Trade unions have said the voluntary pension system has failed and that people must be forced to save more to boost pension provision."People need to save 15 per cent of their income to provide a decent pension and in a new compulsory system, employers should provide 10 per cent and employees 5 per cent," the TUC said in its submission.The Commission will now evaluate the responses it has received and will produce a second report in the autumn containing recommendations to the Government on how to improve the system.

Friday, 4 February, 2005

The Pensions Reform Group makes the case against a Citizenship Pension

"Who could be against a Citizenship Pension? More women than men draw an incomplete state retirement pension and the Citizenship Pension is being presented as the most effective antidote to pensioner poverty. A careful analysis of the Citizenship pension however suggests that the disadvantages of this reform far outweigh its advantages,"

said Frank Field, Chair of the Pensions Reform Group at February 3rd's Politeia seminar – A Policy for Pensions: Prosperity and Security in Retirement.

  • Unfairness: The vast majority of people with incomplete insurance records, leading to a partial state retirement pension, made the decision they did not need to work, or, if they did, they would pay a much reduced N.I contribution. To award this group a full pension, when other women paid what was called the full stamp and often voluntary contributions to make up a complete insurance record, flies in the face of justice. Those who have paid a full contribution will resent that their own efforts should be discounted in this way.
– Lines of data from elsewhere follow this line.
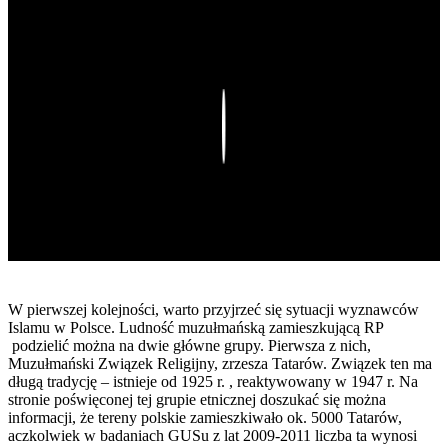
Play
W pierwszej kolejności, warto przyjrzeć się sytuacji wyznawców
Islamu w Polsce. Ludność muzułmańską zamieszkującą RP
podzielić można na dwie główne grupy. Pierwsza z nich,
Muzułmański Związek Religijny, zrzesza Tatarów. Związek ten ma
długą tradycję – istnieje od 1925 r. , reaktywowany w 1947 r. Na
stronie poświęconej tej grupie etnicznej doszukać się można
informacji, że tereny polskie zamieszkiwało ok. 5000 Tatarów,
aczkolwiek w badaniach GUSu z lat 2009-2011 liczba ta wynosi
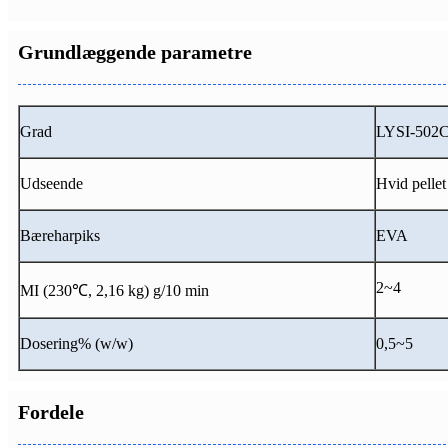
Grundlæggende parametre
Grad
LYSI-502
Udseende
Hvid pellet
Bæreharpiks
EVA
2~4
MI (230℃, 2,16 kg) g/10 min
Dosering% (w/w)
0,5~5
Fordele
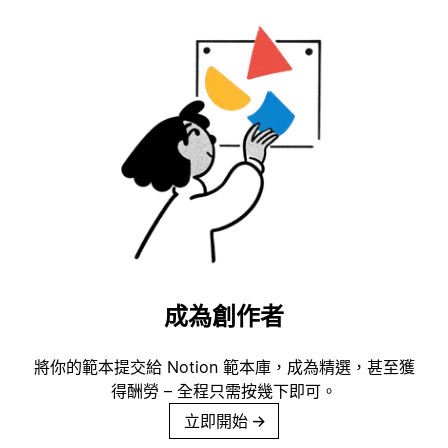
成為創作者
將你的範本提交給 Notion 範本庫，成為精選，甚至獲
得酬勞 – 全程只需按幾下即可。
立即開始
→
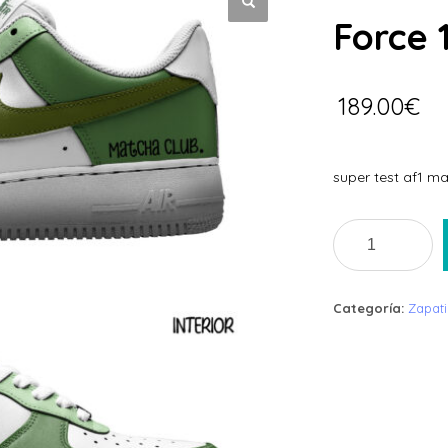
Force 
189.00
€
super test af1 m
Matcha
Club
Nike
Air
Categoría:
Zapati
Force
1
cantidad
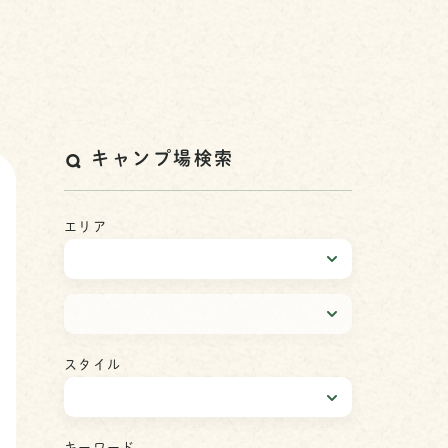
キャンプ場検索
エリア
スタイル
  • Attacks the something for something culture: A corner stone of British welfare is that people gain benefits because they have made contributions. That principle has already been severely eroded by the massive extension of means-tested benefits. Ignoring an individual's contribution for the state retirement pension could be a death blow to the insurance principle and all that that entails.
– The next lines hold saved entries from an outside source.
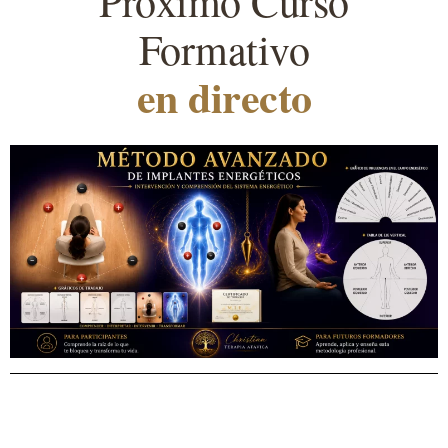
Próximo Curso
Formativo
en directo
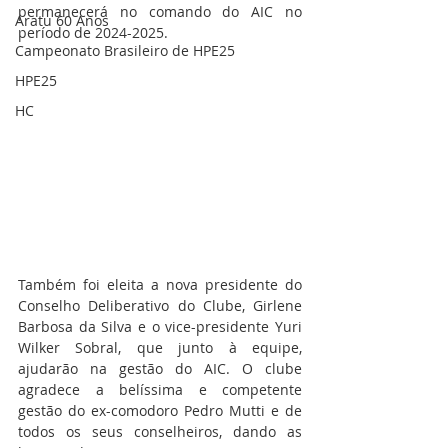
permanecerá no comando do AIC no 
Aratu 60 Anos
período de 2024-2025.
Campeonato Brasileiro de HPE25
HPE25
HC
Também foi eleita a nova presidente do 
Conselho Deliberativo do Clube, Girlene 
Barbosa da Silva e o vice-presidente Yuri 
Wilker Sobral, que junto à equipe, 
ajudarão na gestão do AIC. O clube 
agradece a belíssima e competente 
gestão do ex-comodoro Pedro Mutti e de 
todos os seus conselheiros, dando as 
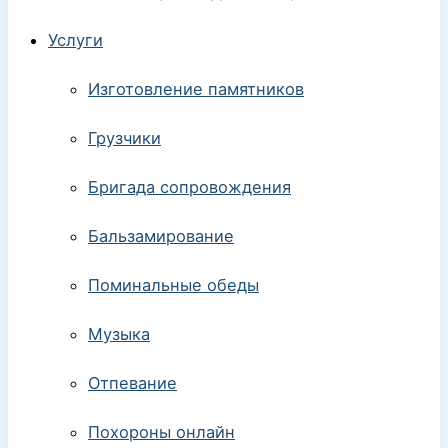
Услуги
Изготовление памятников
Грузчики
Бригада сопровождения
Бальзамирование
Поминальные обеды
Музыка
Отпевание
Похороны онлайн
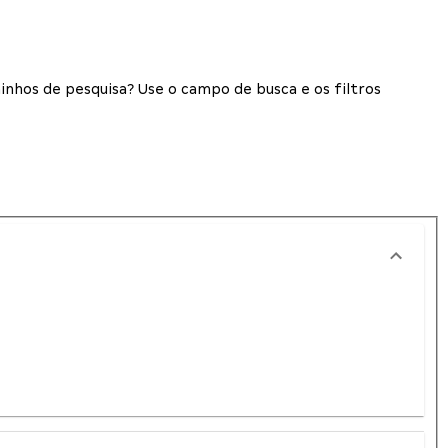
inhos de pesquisa? Use o campo de busca e os filtros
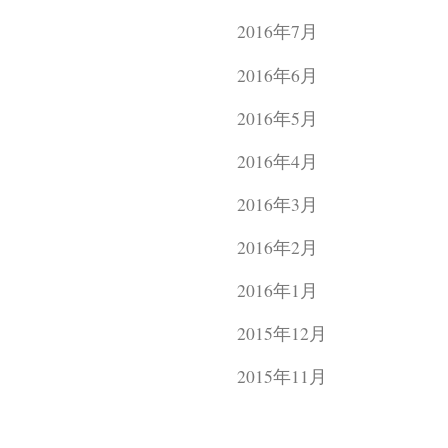
2016年7月
2016年6月
2016年5月
2016年4月
2016年3月
2016年2月
2016年1月
2015年12月
2015年11月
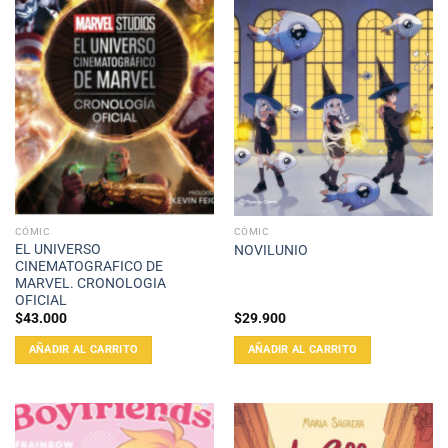
CÓMIC
CÓMIC
EL UNIVERSO
NOVILUNIO
CINEMATOGRAFICO DE
MARVEL. CRONOLOGIA
OFICIAL
$
43.000
$
29.900
AÑADIR AL CARRITO
AÑADIR AL CARRITO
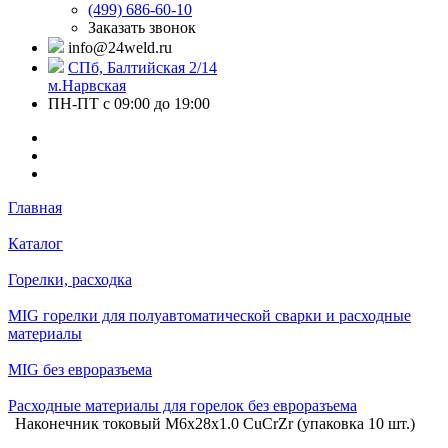
(499) 686-60-10
Заказать звонок
info@24weld.ru
СПб, Балтийская 2/14
м.Нарвская
ПН-ПТ с 09:00 до 19:00
Главная
Каталог
Горелки, расходка
MIG горелки для полуавтоматической сварки и расходные
материалы
MIG без евроразъема
Расходные материалы для горелок без евроразъема
Наконечник токовый М6х28х1.0 CuCrZr (упаковка 10 шт.)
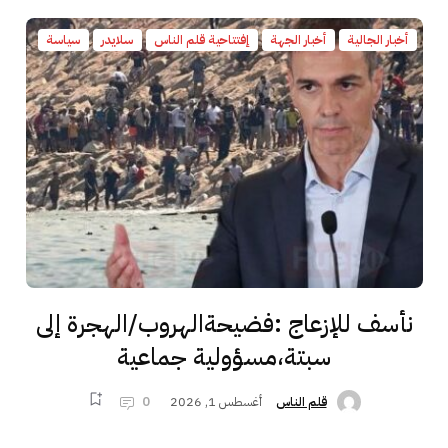
أخبار الجالية
أخبار الجهة
إفتتاحية قلم الناس
سلايدر
سياسة
نأسف للإزعاج :فضيحةالهروب/الهجرة إلى
سبتة،مسؤولية جماعية
أغسطس 1, 2026
0
قلم الناس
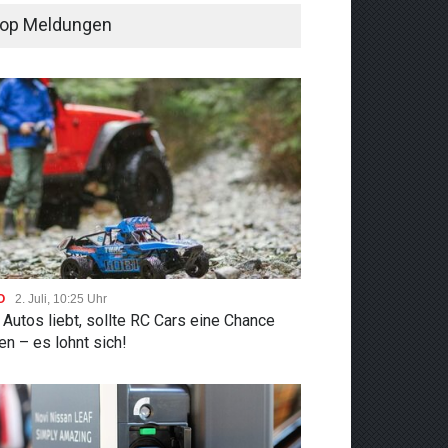
op Meldungen
O
2. Juli, 10:25 Uhr
Autos liebt, sollte RC Cars eine Chance
n – es lohnt sich!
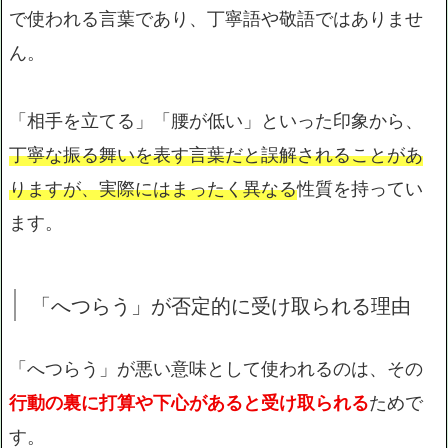
で使われる言葉であり、丁寧語や敬語ではありませ
ん。
「相手を立てる」「腰が低い」といった印象から、
丁寧な振る舞いを表す言葉だと誤解されることがあ
りますが、実際にはまったく異なる
性質を持ってい
ます。
「へつらう」が否定的に受け取られる理由
「へつらう」が悪い意味として使われるのは、その
行動の裏に打算や下心があると受け取られる
ためで
す。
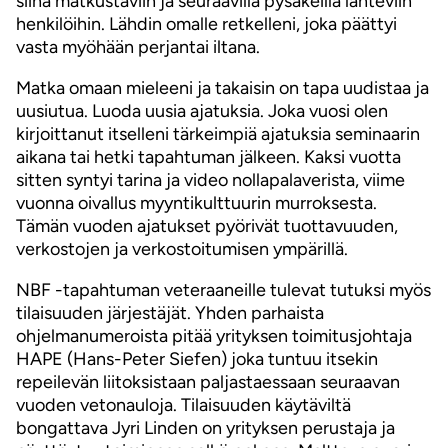
siinä matkustaviin ja seuraavilla pysäkeillä lähteviin
henkilöihin. Lähdin omalle retkelleni, joka päättyi
vasta myöhään perjantai iltana.
Matka omaan mieleeni ja takaisin on tapa uudistaa ja
uusiutua. Luoda uusia ajatuksia. Joka vuosi olen
kirjoittanut itselleni tärkeimpiä ajatuksia seminaarin
aikana tai hetki tapahtuman jälkeen. Kaksi vuotta
sitten syntyi tarina ja video nollapalaverista, viime
vuonna oivallus myyntikulttuurin murroksesta.
Tämän vuoden ajatukset pyörivät tuottavuuden,
verkostojen ja verkostoitumisen ympärillä.
NBF -tapahtuman veteraaneille tulevat tutuksi myös
tilaisuuden järjestäjät. Yhden parhaista
ohjelmanumeroista pitää yrityksen toimitusjohtaja
HAPE (Hans-Peter Siefen) joka tuntuu itsekin
repeilevän liitoksistaan paljastaessaan seuraavan
vuoden vetonauloja. Tilaisuuden käytäviltä
bongattava Jyri Linden on yrityksen perustaja ja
  • Undermines savings: Advocates of the Citizenship Pensions suggest that the National Insurance rebate, currently used by individuals to invest in a funded pension scheme, should be largely diverted to pay for a higher state pension. If this proposal goes through it will make it nigh impossible for the Government to achieve its objective of reversing the current 60:40 ratio of pay-as-you-go to funded pension provision in this country.

  • Represents a significant increase in National Insurance contributions: A significant part of each person's National Insurance contributions goes either to the State Second Pension (S2P) or, more commonly, into a company or private scheme providing a funded pension. Many voters, and particularly young voters, do not believe that the existing pay-as-you-go state retirement pension will have survived their advent into retirement. To divert the National Insurance rebate from funded provision to finance current pay-as-you-go pensions will be seen by most of today's workers as a significant increase in their National Insurance contributions from which they are unlikely to benefit from in the future.
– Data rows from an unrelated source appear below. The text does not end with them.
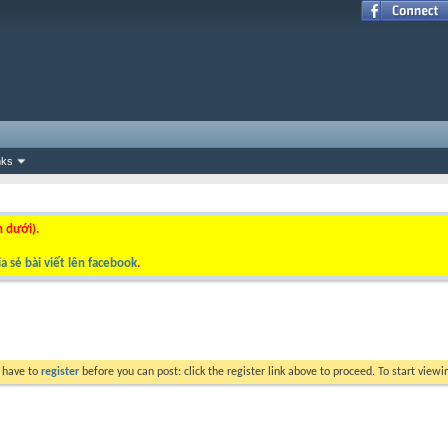
nks
n dưới).
a sẻ bài viết lên facebook
.
y have to
register
before you can post: click the register link above to proceed. To start view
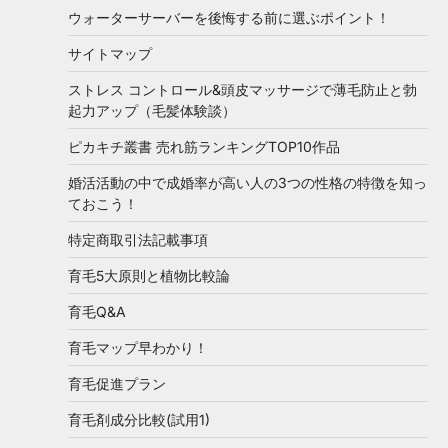
ウォーターサーバーを後悔する前に選ぶポイント！
サイトマップ
ストレス コントロール&頭皮マッサージで薄毛防止と勃
起力アップ（毛髪体験談）
ピカキチ叢書 売れ筋ランキングTOP10作品
婚活活動の中で成婚率が高い人の3つの性格の特徴を知っ
ておこう！
特定商取引法記載事項
育毛5大原則と植物比較論
育毛Q&A
育毛マップ早わかり！
育毛促進プラン
育毛剤成分比較(試用1)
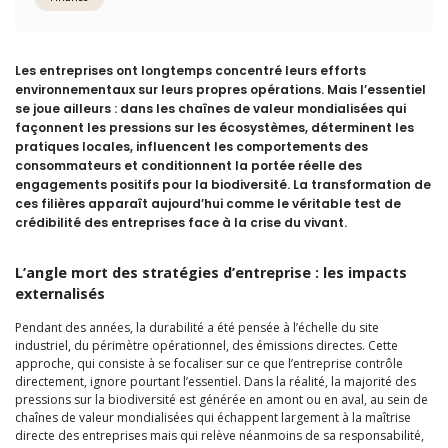
Les entreprises ont longtemps concentré leurs efforts
environnementaux sur leurs propres opérations. Mais l’essentiel
se joue ailleurs : dans les chaînes de valeur mondialisées qui
façonnent les pressions sur les écosystèmes, déterminent les
pratiques locales, influencent les comportements des
consommateurs et conditionnent la portée réelle des
engagements positifs pour la biodiversité. La transformation de
ces filières apparaît aujourd’hui comme le véritable test de
crédibilité des entreprises face à la crise du vivant.
L’angle mort des stratégies d’entreprise : les impacts
externalisés
Pendant des années, la durabilité a été pensée à l’échelle du site
industriel, du périmètre opérationnel, des émissions directes. Cette
approche, qui consiste à se focaliser sur ce que l’entreprise contrôle
directement, ignore pourtant l’essentiel. Dans la réalité, la majorité des
pressions sur la biodiversité est générée en amont ou en aval, au sein de
chaînes de valeur mondialisées qui échappent largement à la maîtrise
directe des entreprises mais qui relève néanmoins de sa responsabilité,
  • Underestimates the success of Pension Credit: There are severe long run disadvantages associated with Pension Credit. In particular, it builds a powerful disincentive to save. In the shorter run however Pension Credit has been successful in reaching the poorest pensioners who are largely women with incomplete insurance records. The official data probably significantly underestimates the Pension Credit's success.

Frank Field concluded:

"It is difficult to see a Citizenship Pension as an effective let alone a longer term solution to Britain's pension's crisis. Today's workers, who are called upon to finance today's pay-as-you-go state retirement pension, do not believe that this is a secure means of ensuring that they have an adequate pension when they come to retire. While a Citizenship Pension has a superficial attraction it also diverts attention from debating the serious hard options which have to be embraced if a successful long term reforms of pensions is made in this country."

The panel for the seminar on February 3rd at Politeia also included: Chris Daykin HM Government Actuary, Paul Thornton, The Senior Partner, Watson Wyatt LLP, and David Willetts, MP, Shadow Work and Pensions Secretary.